The previous government launched a call for evidence in March on how to address the inherent conflicts that exist within employment legislation and insolvency law after two influential groups of MPs demanded a change to the law following the collapse of delivery firm City Link.
Current legislation on collective redundancies – where an employer proposes to make 20 or more employees redundant – is clear but often difficult, if not impossible, to implement in some insolvencies and has been criticised as “inflexible” by insolvency practitioners. Under the Trade Union and Labour Relations (Consolidation) Act 1992, consultation must start as soon as there is a ‘clear intention’ to make redundancies and begin at least 30 days before the first dismissal takes effect.
“The government’s position remains that there is no conflict between insolvency law and employment law,” the Insolvency Service said in response to its own 12-week call for evidence, but added that the 28 responses from insolvency practitioners, recognised professional bodies and trade unions highlighted the “strong perception” that tensions exist between the two.
Phillip Sykes, president of R3, said the government’s response “does not provide the workable solutions on this issue we were hoping to see at this point” though a way forward may be found by the promised discussions next year.
Sykes was also critical in the government’s glacial progress. “We need to start working on solutions now, not next year. This is an issue that is affecting business and job rescue today,” he said.
“We are not any further on than where we were when the call for evidence went out in March. The ‘emerging issues’ set out in the government’s summary are issues that the insolvency profession has tried to draw attention to for years.”
Almost all respondents believed meaningful redundancy consultation with a view to reaching an agreement, particularly on ways to avoid or reduce dismissals, could often not happen in an insolvency situation. They also believe that the tension between employment law and insolvency law inhibits consultation when a company is in formal insolvency.
Time, and funding constraints, were most frequently cited as the biggest inhibitors to conducting a ‘meaningful’ consultation.
In its response to the call for evidence, top ten firm Baker Tilly said the vast majority of insolvency practitioners don’t seek to avoid complying with legal requirements to consult on employees, but are “prohibited from doing so” due to time constraints and the need to preserve the value of the business. It added that it is often “difficult for meaningful consultation to be undertaken” because it makes it harder to retain the value of the business, continue to trade and retain key employees.
This view was echoed by insolvency specialist Begbies Traynor. “Meaningful consultation with a view to reaching agreement does not work in practice in an insolvency situation,” the firm said.
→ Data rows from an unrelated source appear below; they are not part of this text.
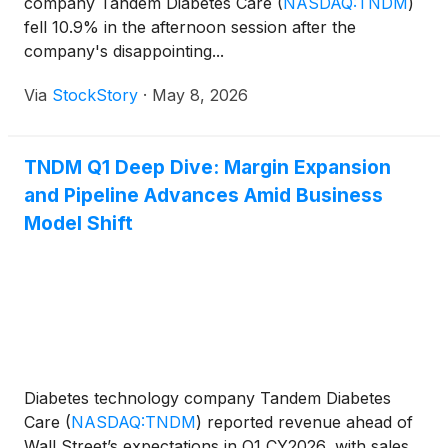
company Tandem Diabetes Care
(
NASDAQ:TNDM
)
fell 10.9% in the afternoon session after the
company's disappointing...
Via
StockStory
·
May 8, 2026
TNDM Q1 Deep Dive: Margin Expansion
and Pipeline Advances Amid Business
Model Shift
Diabetes technology company Tandem Diabetes
Care
(
NASDAQ:TNDM
)
reported revenue ahead of
Wall Street’s expectations in Q1 CY2026, with sales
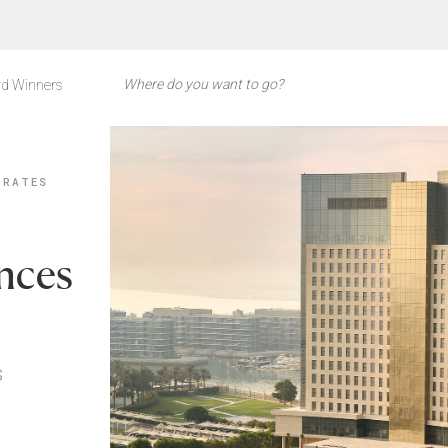
d Winners
IRATES
nces
s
“In the majority of cases that our practitioners deal with, the business needs to close immediately or in the very short term and there simply is not enough time in which to consult with the employees,” it added. “Where consultation could materially affect a sale of the business the directors and/or IP are unlikely to want to begin the process because this could have a detrimental impact on the value of the business and therefore the return to creditors.”
Payouts related to botched employee consultations can prove costly. The government paid out £18.2m protective awards in relation to Deloitte’s administration of Woolworths. Indeed, such awards are common and widespread because of the dichotomy that exists between collective redundancies and fast-paced insolvencies.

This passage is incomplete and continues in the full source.